Books Reviewed
A review of Who Are We? The Challenges to America's National Identity, by Samuel P. Huntington
Harvard Professor Samuel Huntington is an academic anomaly. In an arena dominated by specialized monographs, Huntington produces big thematic books, like the influential The Clash of Civilizations. In an age when many academics cling to race, class, or gender as their standard, Huntington embraces explanations based on political culture. Most tellingly, perhaps, he refers to himself without any trace of irony as a "patriot and a scholar."
Huntington's newest book, Who Are We? The Challenges to America's National Identity, combines many threads from his previous writings. It is an important yet frustratingly inconsistent book, alternately insightful and vague, perceptive and simplistic. With a sweeping, broad brush, Huntington asks the fundamental question: What is an American? Are we a collection of disparate individuals who share a common geographical space, or is there an actual "American identity" that binds together our nearly 300 million citizens?

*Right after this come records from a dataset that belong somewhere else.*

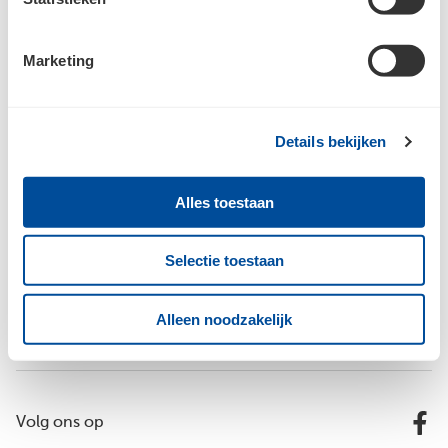
Marketing
Details bekijken
Bouwcenter Jan Opreij
Alles toestaan
Inspiratie
Selectie toestaan
Alleen noodzakelijk
Vestigingen
Volg ons op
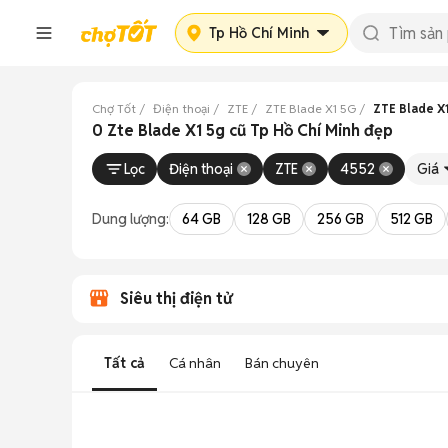
Tp Hồ Chí Minh
Chợ Tốt
Điện thoại
ZTE
ZTE Blade X1 5G
ZTE Blade X1
0 Zte Blade X1 5g cũ Tp Hồ Chí Minh đẹp
Lọc
Điện thoại
ZTE
4552
Giá
Dung lượng:
64 GB
128 GB
256 GB
512 GB
Siêu thị điện tử
Tất cả
Cá nhân
Bán chuyên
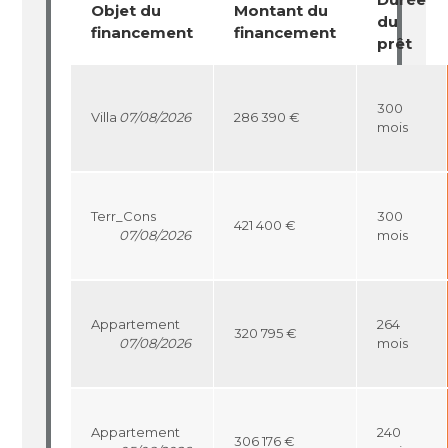
Objet du
Montant du
du
financement
financement
prêt
300
Villa
07/08/2026
286 390 €
mois
Terr_Cons
300
421 400 €
07/08/2026
mois
Appartement
264
320 795 €
07/08/2026
mois
Appartement
240
306 176 €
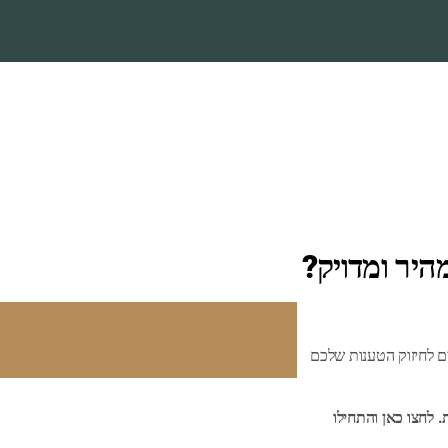
יר ומדויק?
 לחיזוק הטענות שלכם
. לחצו כאן והתחילו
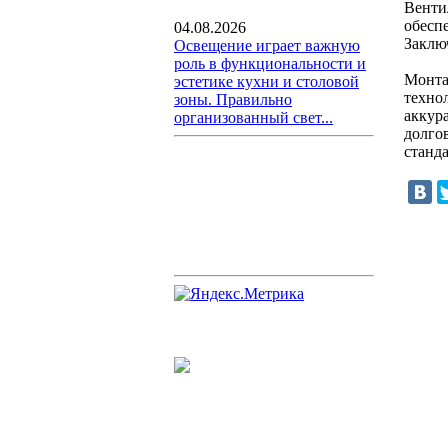
Венти
обесп
04.08.2026
Заклю
Освещение играет важную
роль в функциональности и
Монта
эстетике кухни и столовой
техно
зоны. Правильно
аккур
организованный свет...
долго
станд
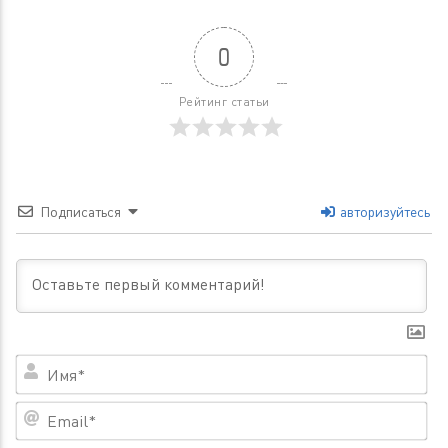
0
Рейтинг статьи
Подписаться
авторизуйтесь
Им
Em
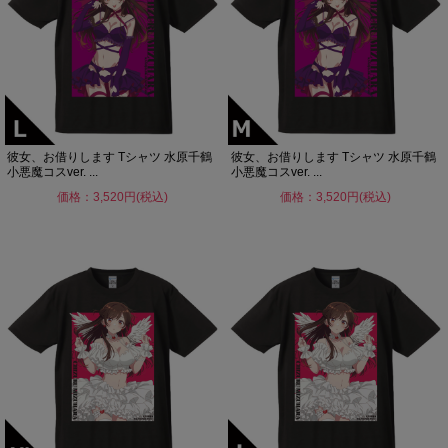
彼女、お借りします Tシャツ 水原千鶴
彼女、お借りします Tシャツ 水原千鶴
小悪魔コスver. ...
小悪魔コスver. ...
価格：3,520円(税込)
価格：3,520円(税込)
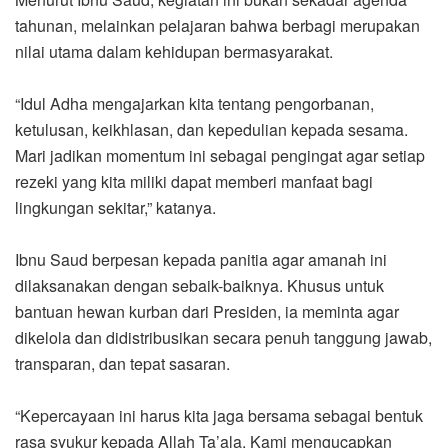
tahunan, melainkan pelajaran bahwa berbagi merupakan
nilai utama dalam kehidupan bermasyarakat.
“Idul Adha mengajarkan kita tentang pengorbanan,
ketulusan, keikhlasan, dan kepedulian kepada sesama.
Mari jadikan momentum ini sebagai pengingat agar setiap
rezeki yang kita miliki dapat memberi manfaat bagi
lingkungan sekitar,” katanya.
Ibnu Saud berpesan kepada panitia agar amanah ini
dilaksanakan dengan sebaik-baiknya. Khusus untuk
bantuan hewan kurban dari Presiden, ia meminta agar
dikelola dan didistribusikan secara penuh tanggung jawab,
transparan, dan tepat sasaran.
“Kepercayaan ini harus kita jaga bersama sebagai bentuk
rasa syukur kepada Allah Ta’ala. Kami mengucapkan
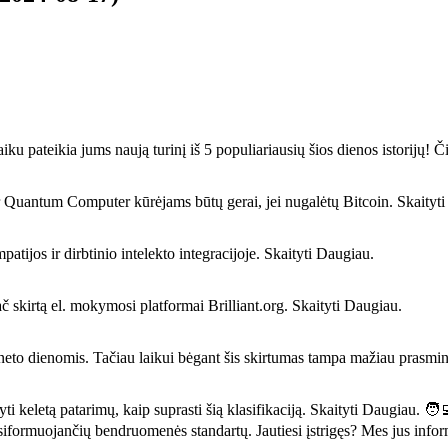
 pateikia jums naują turinį iš 5 populiariausių šios dienos istorijų! Čia
 ir Quantum Computer kūrėjams būtų gerai, jei nugalėtų Bitcoin. Skaityt
ijos ir dirbtinio intelekto integracijoje. Skaityti Daugiau.
ač skirtą el. mokymosi platformai Brilliant.org. Skaityti Daugiau.
rneto dienomis. Tačiau laikui bėgant šis skirtumas tampa mažiau prasmi
ūlyti keletą patarimų, kaip suprasti šią klasifikaciją. Skaityti Daugiau. 
i prie besiformuojančių bendruomenės standartų. Jautiesi įstrigęs? 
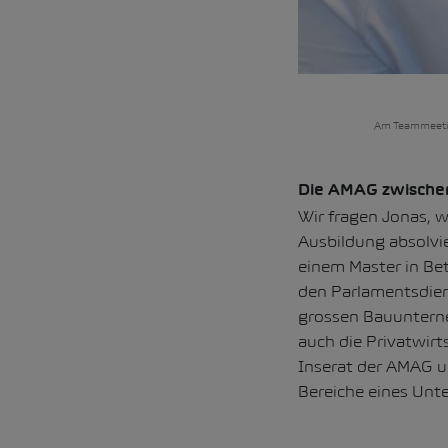
Am Teammeeting
Die AMAG zwischen
Wir fragen Jonas, 
Ausbildung absolvi
einem Master in Be
den Parlamentsdien
grossen Bauunterne
auch die Privatwirt
Inserat der AMAG u
Bereiche eines Unt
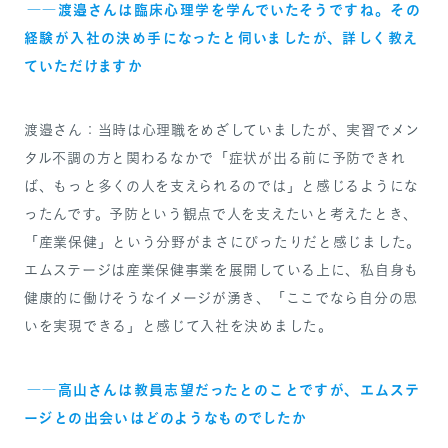
――渡邉さんは臨床心理学を学んでいたそうですね。その
経験が入社の決め手になったと伺いましたが、詳しく教え
ていただけますか
渡邉さん：当時は心理職をめざしていましたが、実習でメン
タル不調の方と関わるなかで「症状が出る前に予防できれ
ば、もっと多くの人を支えられるのでは」と感じるようにな
ったんです。予防という観点で人を支えたいと考えたとき、
「産業保健」という分野がまさにぴったりだと感じました。
エムステージは産業保健事業を展開している上に、私自身も
健康的に働けそうなイメージが湧き、「ここでなら自分の思
いを実現できる」と感じて入社を決めました。
――高山さんは教員志望だったとのことですが、エムステ
ージとの出会いはどのようなものでしたか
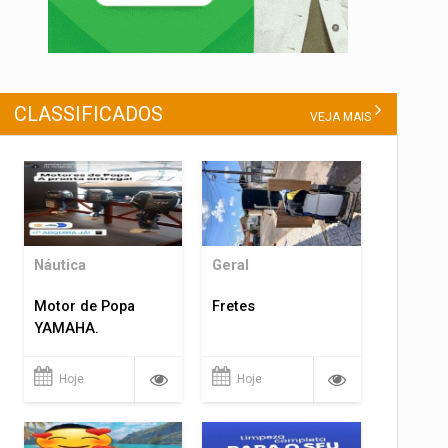
CLASSIFICADOS
VEJA MAIS
Náutica
Geral
Motor de Popa
Fretes
YAMAHA.
Hoje
Hoje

What drives Huntington to ask such questions? First, America has witnessed a massive wave of immigration, mostly from Latin America and Asia, since Congress liberalized immigration laws in 1965. As a percentage of the population, this immigration is not yet as huge as the immigration boom from 1890 to 1924, yet its effects are already apparent. Americans are often told that by the middle of this century, we will become a "majority-minority" nation where "non-Hispanic whites" will be less than 50% of the population. In just the past year, Hispanics surpassed African-Americans as a percentage of the population.
Huntington's second concern is that this wave of immigration is accompanied by trends at home that already weaken American national identity and patriotism. He sees affirmative action, legal theories of group rights, dual citizenship, bilingualism, and multiculturalism as eroding the fundamental meaning of citizenship, weakening the process of assimilation, and threatening the very core of America's identity. These trends are homegrown, the products of elite opinion and ideology.
The strongest part of Huntington's book is his discussion of the divide between what he calls the "patriotic public" and the "denationalized elite." This goes beyond the issue of immigration. It is visible in the classic "red state/ blue state" dichotomy, as well as in the clash between "unilateralism" and multilateralism in our foreign policy. Huntington even tips his hat to Ralph Nader and John Kerry on the issue of corporate "Benedict Arnolds," noting that liberal elites are not the only ones to have forsaken national identity.
Huntington's welcome defense of nationalism comes at a time when that term has become a dirty word. During the last half-century, nationalism was slandered by being equated with fascism and Nazism in Europe and xenophobia and jingoism in America. "Flag-waver" became an insult. Discussions of nationalism raised the specter of one of the cardinal sins of modern liberalism: exclusion. To define a nation was to define away others who existed outside the nation. The nation-state was thought to have been eclipsed by the global economy, multi-ethnic populations, and multilateral organizations like the United Nations and the International Court of Justice.
Huntington is witheringly dismissive of those academics, like Martha Nussbaum and Amy Gutmann, who not only value cosmopolitanism over nationalism, but also find patriotism "morally dangerous" and "repugnant." While elites wax hostile or indifferent to national identity, the average American has, if anything, grown more patriotic. "In a variety of ways, the American establishment, governmental and private, has become increasingly divorced from the American people," concludes Huntington. "Overall, American elites are not only less nationalistic but are also more liberal than the American public."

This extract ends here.